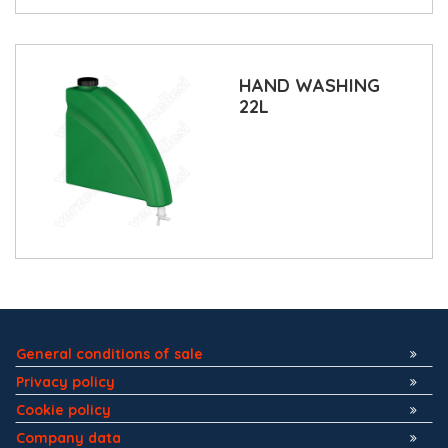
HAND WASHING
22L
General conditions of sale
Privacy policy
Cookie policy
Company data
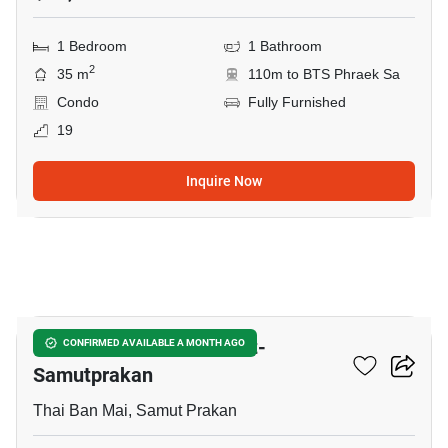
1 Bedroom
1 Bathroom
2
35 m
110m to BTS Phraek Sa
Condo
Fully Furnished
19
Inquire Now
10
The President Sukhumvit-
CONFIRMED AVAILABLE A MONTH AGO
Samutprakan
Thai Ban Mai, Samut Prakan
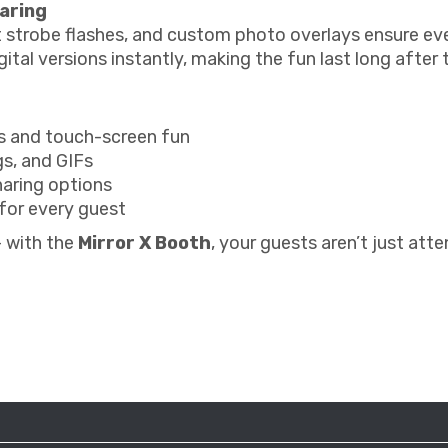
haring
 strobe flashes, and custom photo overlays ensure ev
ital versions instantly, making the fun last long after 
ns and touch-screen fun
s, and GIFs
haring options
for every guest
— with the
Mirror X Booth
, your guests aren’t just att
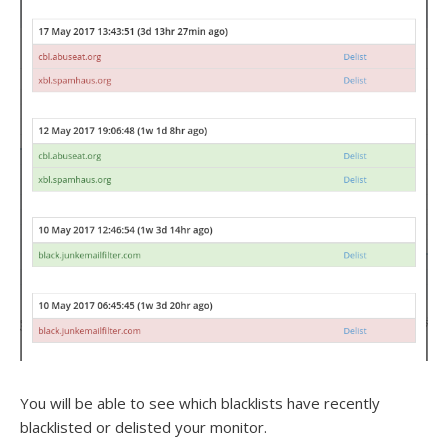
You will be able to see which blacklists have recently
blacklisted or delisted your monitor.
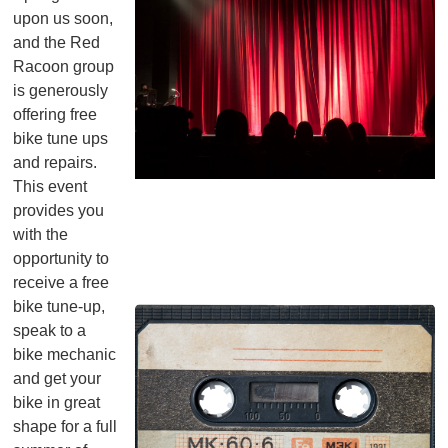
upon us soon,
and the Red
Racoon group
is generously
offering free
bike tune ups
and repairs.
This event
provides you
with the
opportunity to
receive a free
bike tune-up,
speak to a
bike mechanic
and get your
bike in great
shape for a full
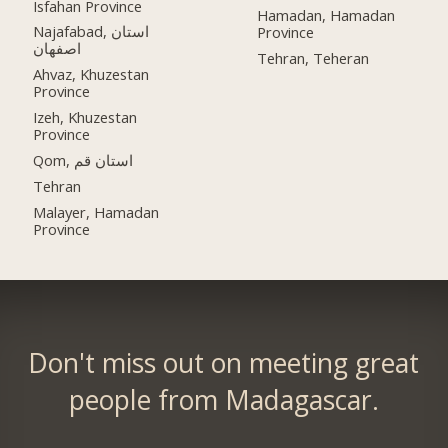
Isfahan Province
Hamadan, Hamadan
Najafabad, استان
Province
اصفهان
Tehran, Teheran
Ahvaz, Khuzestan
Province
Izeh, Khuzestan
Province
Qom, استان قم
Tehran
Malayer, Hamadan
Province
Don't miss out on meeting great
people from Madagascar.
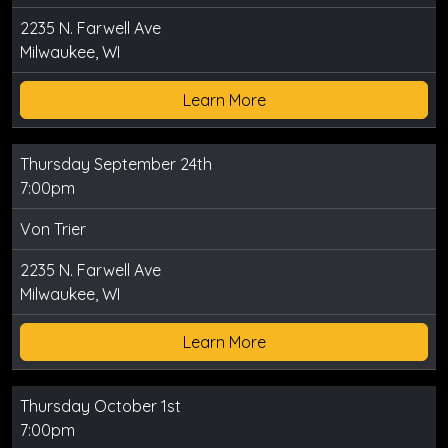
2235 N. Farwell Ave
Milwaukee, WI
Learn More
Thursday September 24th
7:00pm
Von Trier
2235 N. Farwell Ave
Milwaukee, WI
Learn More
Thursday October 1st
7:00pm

================================

Scan the entries above for the word "bike", then copy every line in which it occurs.

bike tune ups
bike tune-up,
bike mechanic
bike in great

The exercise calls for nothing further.